THE PROBLEM:
Your answer must be the records, copied with no change.

:: SOURCE MATERIAL

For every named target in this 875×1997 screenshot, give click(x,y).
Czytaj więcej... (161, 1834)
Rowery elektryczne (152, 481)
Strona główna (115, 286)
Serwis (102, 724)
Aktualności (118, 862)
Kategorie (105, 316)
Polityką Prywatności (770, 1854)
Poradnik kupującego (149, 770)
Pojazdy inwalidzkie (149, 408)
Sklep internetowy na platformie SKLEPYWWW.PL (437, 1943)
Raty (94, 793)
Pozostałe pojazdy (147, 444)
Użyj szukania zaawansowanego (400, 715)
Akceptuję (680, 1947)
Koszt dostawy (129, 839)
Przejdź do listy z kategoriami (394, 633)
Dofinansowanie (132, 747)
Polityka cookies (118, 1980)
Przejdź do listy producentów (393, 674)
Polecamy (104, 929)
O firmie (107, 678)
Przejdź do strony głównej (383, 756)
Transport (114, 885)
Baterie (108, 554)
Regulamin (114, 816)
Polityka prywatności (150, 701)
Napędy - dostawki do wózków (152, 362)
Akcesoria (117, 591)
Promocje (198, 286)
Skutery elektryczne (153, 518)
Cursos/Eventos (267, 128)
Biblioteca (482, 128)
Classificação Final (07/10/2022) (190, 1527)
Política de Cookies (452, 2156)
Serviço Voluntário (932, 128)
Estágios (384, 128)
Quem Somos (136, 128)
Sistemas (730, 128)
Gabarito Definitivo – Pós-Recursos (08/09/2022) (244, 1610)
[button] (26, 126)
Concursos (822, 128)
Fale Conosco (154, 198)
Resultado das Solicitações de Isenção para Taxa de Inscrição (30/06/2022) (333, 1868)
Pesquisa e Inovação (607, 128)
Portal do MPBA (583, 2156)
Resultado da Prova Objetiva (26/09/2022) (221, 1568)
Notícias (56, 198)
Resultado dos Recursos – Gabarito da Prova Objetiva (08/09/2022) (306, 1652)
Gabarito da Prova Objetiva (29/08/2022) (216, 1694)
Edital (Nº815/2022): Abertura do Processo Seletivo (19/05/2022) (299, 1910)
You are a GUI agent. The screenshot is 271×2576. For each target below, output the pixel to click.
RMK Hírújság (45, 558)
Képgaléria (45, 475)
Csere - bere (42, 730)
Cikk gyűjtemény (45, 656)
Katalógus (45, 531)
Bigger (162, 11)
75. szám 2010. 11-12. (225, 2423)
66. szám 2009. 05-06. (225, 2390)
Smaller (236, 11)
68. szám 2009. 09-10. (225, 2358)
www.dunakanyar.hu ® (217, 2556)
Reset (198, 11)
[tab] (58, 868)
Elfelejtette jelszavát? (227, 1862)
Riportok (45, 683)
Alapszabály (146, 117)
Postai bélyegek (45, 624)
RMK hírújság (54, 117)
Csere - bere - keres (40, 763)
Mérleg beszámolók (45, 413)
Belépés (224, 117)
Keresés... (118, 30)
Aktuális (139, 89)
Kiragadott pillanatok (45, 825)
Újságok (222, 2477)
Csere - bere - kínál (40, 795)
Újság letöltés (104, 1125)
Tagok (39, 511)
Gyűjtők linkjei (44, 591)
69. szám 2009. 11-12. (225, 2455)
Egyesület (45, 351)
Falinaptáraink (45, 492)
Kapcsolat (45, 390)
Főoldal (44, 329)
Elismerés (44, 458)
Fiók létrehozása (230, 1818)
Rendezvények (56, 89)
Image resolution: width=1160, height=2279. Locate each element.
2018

::::

ANSWER TO THIS TASK:
For every named target in this 875×1997 screenshot, give click(x,y).
Czytaj więcej... (161, 1834)
Rowery elektryczne (152, 481)
Strona główna (115, 286)
Serwis (102, 724)
Aktualności (118, 862)
Kategorie (105, 316)
Polityką Prywatności (770, 1854)
Poradnik kupującego (149, 770)
Pojazdy inwalidzkie (149, 408)
Sklep internetowy na platformie SKLEPYWWW.PL (437, 1943)
Raty (94, 793)
Pozostałe pojazdy (147, 444)
Użyj szukania zaawansowanego (400, 715)
Akceptuję (680, 1947)
Koszt dostawy (129, 839)
Przejdź do listy z kategoriami (394, 633)
Dofinansowanie (132, 747)
Polityka cookies (118, 1980)
Przejdź do listy producentów (393, 674)
Polecamy (104, 929)
O firmie (107, 678)
Przejdź do strony głównej (383, 756)
Transport (114, 885)
Baterie (108, 554)
Regulamin (114, 816)
Polityka prywatności (150, 701)
Napędy - dostawki do wózków (152, 362)
Akcesoria (117, 591)
Promocje (198, 286)
Skutery elektryczne (153, 518)
Cursos/Eventos (267, 128)
Biblioteca (482, 128)
Classificação Final (07/10/2022) (190, 1527)
Política de Cookies (452, 2156)
Serviço Voluntário (932, 128)
Estágios (384, 128)
Quem Somos (136, 128)
Sistemas (730, 128)
Gabarito Definitivo – Pós-Recursos (08/09/2022) (244, 1610)
[button] (26, 126)
Concursos (822, 128)
Fale Conosco (154, 198)
Resultado das Solicitações de Isenção para Taxa de Inscrição (30/06/2022) (333, 1868)
Pesquisa e Inovação (607, 128)
Portal do MPBA (583, 2156)
Resultado da Prova Objetiva (26/09/2022) (221, 1568)
Notícias (56, 198)
Resultado dos Recursos – Gabarito da Prova Objetiva (08/09/2022) (306, 1652)
Gabarito da Prova Objetiva (29/08/2022) (216, 1694)
Edital (Nº815/2022): Abertura do Processo Seletivo (19/05/2022) (299, 1910)
You are a GUI agent. The screenshot is 271×2576. For each target below, output the pixel to click.
RMK Hírújság (45, 558)
Képgaléria (45, 475)
Csere - bere (42, 730)
Cikk gyűjtemény (45, 656)
Katalógus (45, 531)
Bigger (162, 11)
75. szám 2010. 11-12. (225, 2423)
66. szám 2009. 05-06. (225, 2390)
Smaller (236, 11)
68. szám 2009. 09-10. (225, 2358)
www.dunakanyar.hu ® (217, 2556)
Reset (198, 11)
[tab] (58, 868)
Elfelejtette jelszavát? (227, 1862)
Riportok (45, 683)
Alapszabály (146, 117)
Postai bélyegek (45, 624)
RMK hírújság (54, 117)
Csere - bere - keres (40, 763)
Mérleg beszámolók (45, 413)
Belépés (224, 117)
Keresés... (118, 30)
Aktuális (139, 89)
Kiragadott pillanatok (45, 825)
Újságok (222, 2477)
Csere - bere - kínál (40, 795)
Újság letöltés (104, 1125)
Tagok (39, 511)
Gyűjtők linkjei (44, 591)
69. szám 2009. 11-12. (225, 2455)
Egyesület (45, 351)
Falinaptáraink (45, 492)
Kapcsolat (45, 390)
Főoldal (44, 329)
Elismerés (44, 458)
Fiók létrehozása (230, 1818)
Rendezvények (56, 89)
Image resolution: width=1160, height=2279. Locate each element.
2018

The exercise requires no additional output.